Taking only the lines of the data below from the line with "World Liberty Financial" to the line with "Looking for other contact information?", ends included, write them out exactly and without pictures.
[[ Entries supplied, beginning ]]
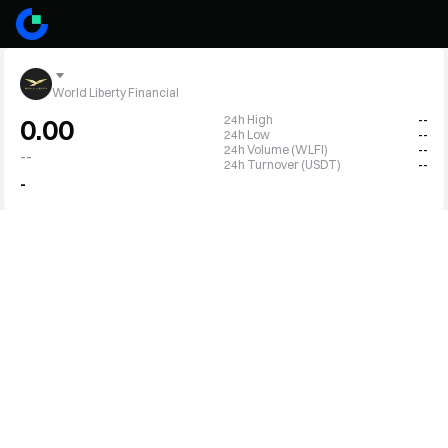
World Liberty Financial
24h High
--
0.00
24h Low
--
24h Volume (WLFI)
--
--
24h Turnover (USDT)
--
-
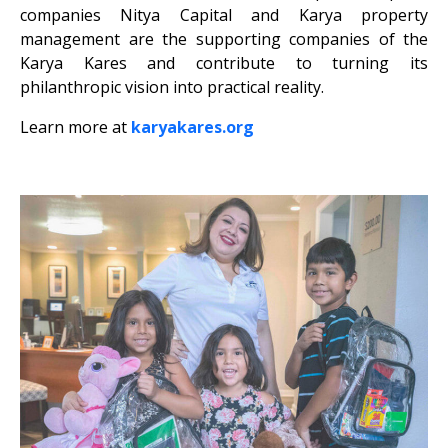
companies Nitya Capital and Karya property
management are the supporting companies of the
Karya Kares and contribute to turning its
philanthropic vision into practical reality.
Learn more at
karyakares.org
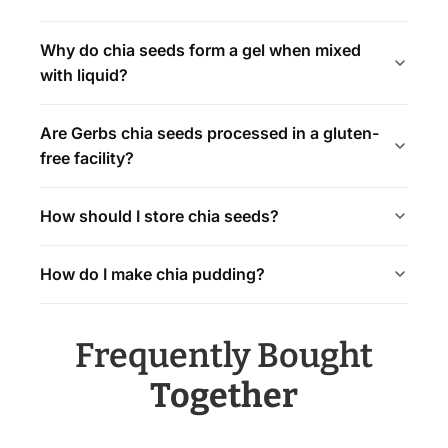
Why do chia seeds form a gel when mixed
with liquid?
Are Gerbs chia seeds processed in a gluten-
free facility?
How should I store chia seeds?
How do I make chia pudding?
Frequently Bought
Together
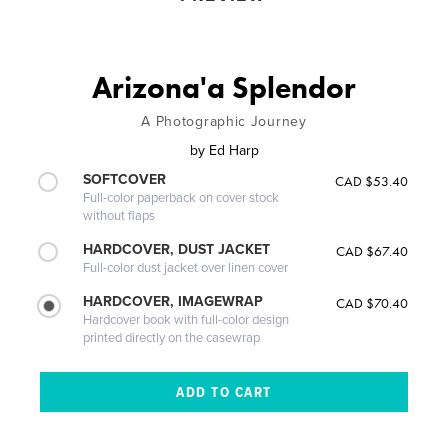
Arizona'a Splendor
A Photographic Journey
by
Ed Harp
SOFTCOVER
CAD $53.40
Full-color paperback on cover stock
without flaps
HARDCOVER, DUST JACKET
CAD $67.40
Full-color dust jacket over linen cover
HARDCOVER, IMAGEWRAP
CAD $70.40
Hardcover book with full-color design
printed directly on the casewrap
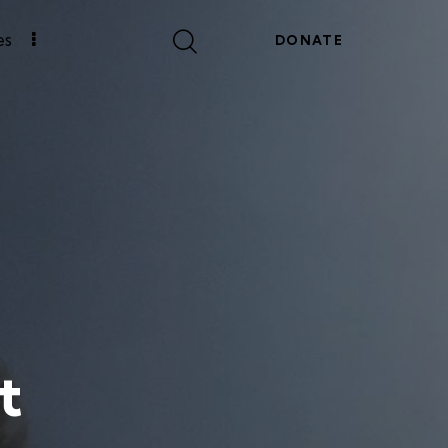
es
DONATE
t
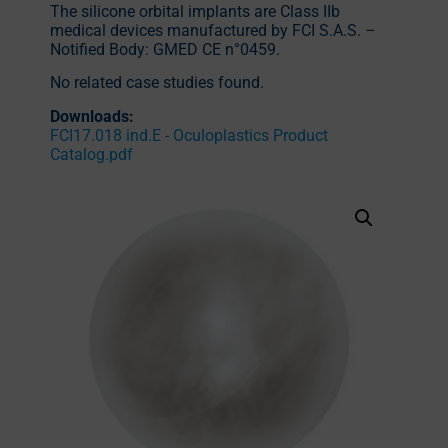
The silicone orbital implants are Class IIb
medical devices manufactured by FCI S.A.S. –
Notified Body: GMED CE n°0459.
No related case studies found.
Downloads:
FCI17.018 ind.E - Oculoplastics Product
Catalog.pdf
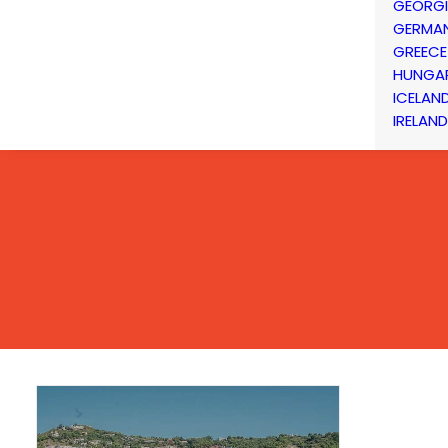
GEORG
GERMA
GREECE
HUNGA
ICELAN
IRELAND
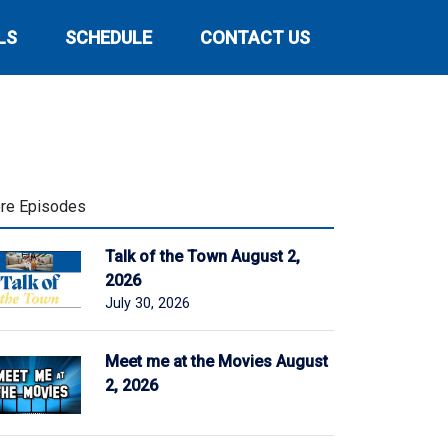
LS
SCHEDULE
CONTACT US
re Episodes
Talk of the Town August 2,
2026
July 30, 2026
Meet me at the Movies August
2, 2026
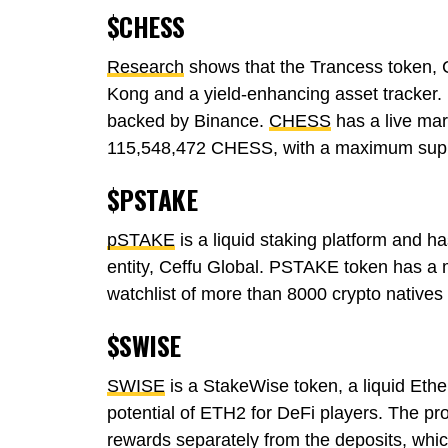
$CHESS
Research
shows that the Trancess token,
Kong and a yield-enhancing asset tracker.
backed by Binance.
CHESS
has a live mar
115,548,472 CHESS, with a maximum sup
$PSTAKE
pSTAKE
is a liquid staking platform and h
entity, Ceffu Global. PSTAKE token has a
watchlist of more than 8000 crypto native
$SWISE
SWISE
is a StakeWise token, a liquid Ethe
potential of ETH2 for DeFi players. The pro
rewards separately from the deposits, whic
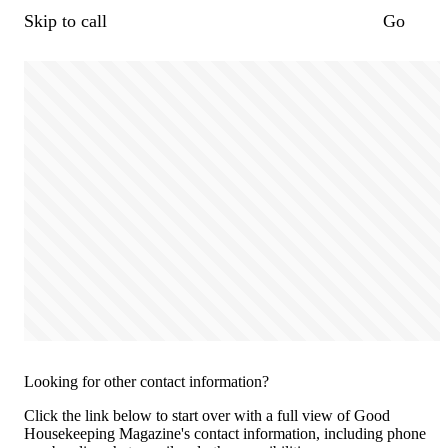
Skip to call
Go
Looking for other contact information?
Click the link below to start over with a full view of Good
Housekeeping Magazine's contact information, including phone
[[ Entries supplied, end ]]
[[ Entries supplied, beginning ]]
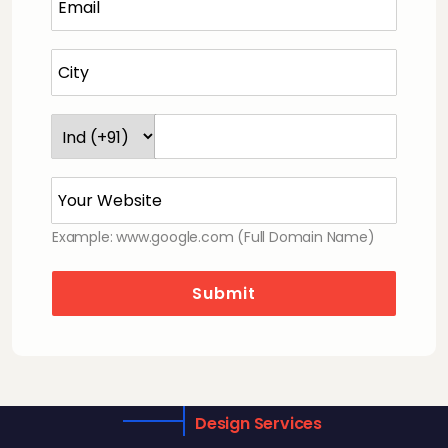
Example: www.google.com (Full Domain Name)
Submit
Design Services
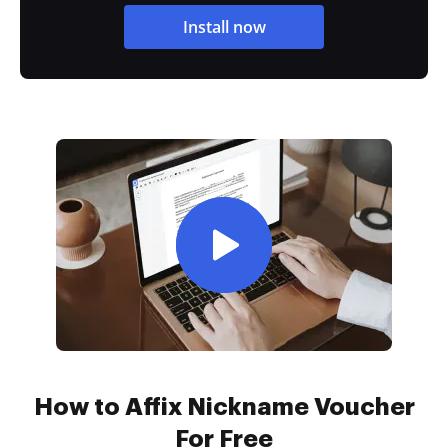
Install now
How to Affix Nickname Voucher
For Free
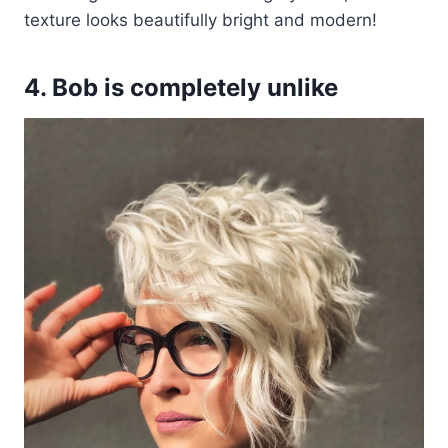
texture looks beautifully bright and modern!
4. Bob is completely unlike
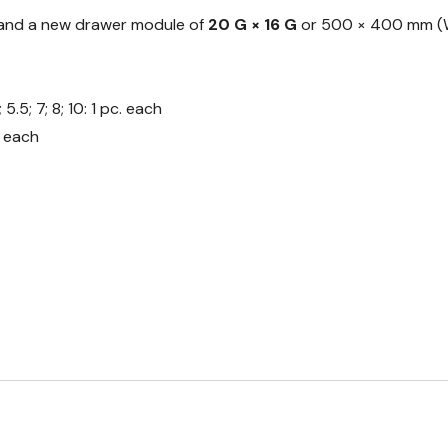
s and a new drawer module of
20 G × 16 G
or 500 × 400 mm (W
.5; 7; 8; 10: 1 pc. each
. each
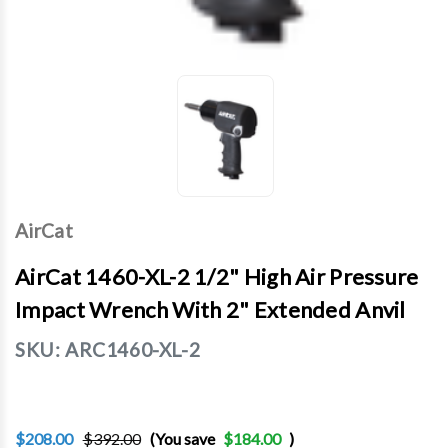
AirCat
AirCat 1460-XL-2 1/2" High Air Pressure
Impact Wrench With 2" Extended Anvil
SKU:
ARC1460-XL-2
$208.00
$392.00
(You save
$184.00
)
[[ Entries supplied, end ]]
[[ Entries supplied, beginning ]]
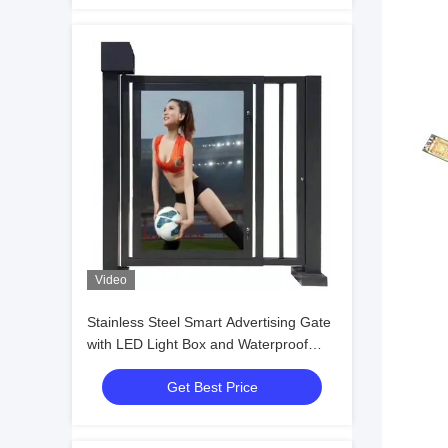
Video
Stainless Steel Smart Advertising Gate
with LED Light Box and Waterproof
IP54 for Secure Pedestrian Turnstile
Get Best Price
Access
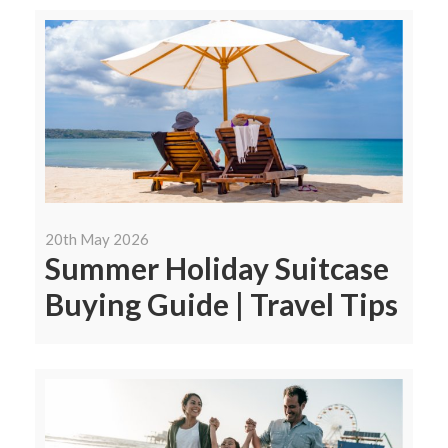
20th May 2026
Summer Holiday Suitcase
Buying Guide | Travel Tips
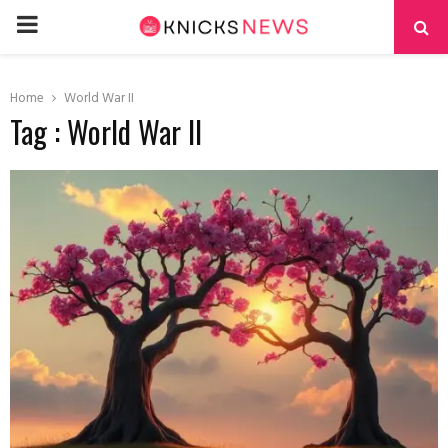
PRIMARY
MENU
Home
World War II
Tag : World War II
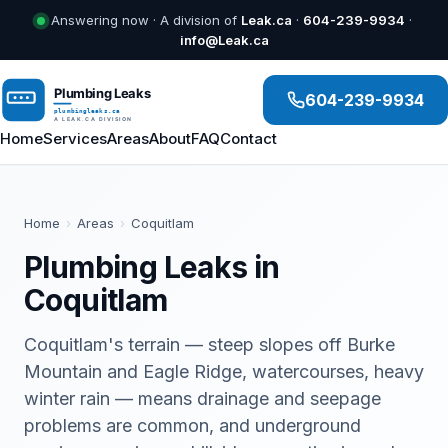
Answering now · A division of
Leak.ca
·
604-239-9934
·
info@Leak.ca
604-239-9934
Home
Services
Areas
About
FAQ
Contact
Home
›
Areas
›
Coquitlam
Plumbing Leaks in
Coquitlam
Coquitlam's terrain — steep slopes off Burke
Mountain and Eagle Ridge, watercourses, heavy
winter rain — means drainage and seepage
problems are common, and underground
[[ Entries supplied, end ]]
● Result for this exercise
World Liberty Financial
24h High
--
0.00
24h Low
--
24h Volume (WLFI)
--
--
24h Turnover (USDT)
--
-
companies Nitya Capital and Karya property
management are the supporting companies of the
Karya Kares and contribute to turning its
philanthropic vision into practical reality.
Learn more at
karyakares.org
Why do chia seeds form a gel when mixed
with liquid?
Are Gerbs chia seeds processed in a gluten-
free facility?
How should I store chia seeds?
How do I make chia pudding?
Frequently Bought
Together
Arizona'a Splendor
A Photographic Journey
by
Ed Harp
SOFTCOVER
CAD $53.40
Full-color paperback on cover stock
without flaps
HARDCOVER, DUST JACKET
CAD $67.40
Full-color dust jacket over linen cover
HARDCOVER, IMAGEWRAP
CAD $70.40
Hardcover book with full-color design
printed directly on the casewrap
es
DONATE
t
The silicone orbital implants are Class IIb
medical devices manufactured by FCI S.A.S. –
Notified Body: GMED CE n°0459.
No related case studies found.
Downloads:
FCI17.018 ind.E - Oculoplastics Product
Catalog.pdf
GEORG
GERMA
GREECE
HUNGA
ICELAN
IRELAND
LS
SCHEDULE
CONTACT US
re Episodes
Talk of the Town August 2,
2026
July 30, 2026
Meet me at the Movies August
2, 2026
$CHESS
Research
shows that the Trancess token,
Kong and a yield-enhancing asset tracker.
backed by Binance.
CHESS
has a live mar
115,548,472 CHESS, with a maximum sup
$PSTAKE
pSTAKE
is a liquid staking platform and h
entity, Ceffu Global. PSTAKE token has a
watchlist of more than 8000 crypto native
$SWISE
SWISE
is a StakeWise token, a liquid Ethe
potential of ETH2 for DeFi players. The pro
rewards separately from the deposits, whic
Skip to call
Go
Looking for other contact information?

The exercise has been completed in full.